**THE PROBLEM**
Make an exact copy of the lines from the one holding "Как выбрать антивозрастную косметику: по" through the last line of the material, and output nothing else.

··········

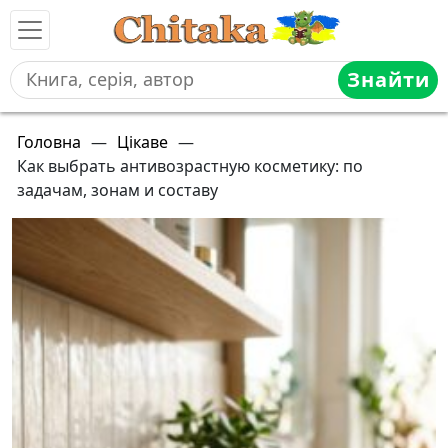
Знайти
Головна
—
Цікаве
—
Как выбрать антивозрастную косметику: по
задачам, зонам и составу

··········

**WRITTEN SOLUTION**
Как выбрать антивозрастную косметику: по
задачам, зонам и составу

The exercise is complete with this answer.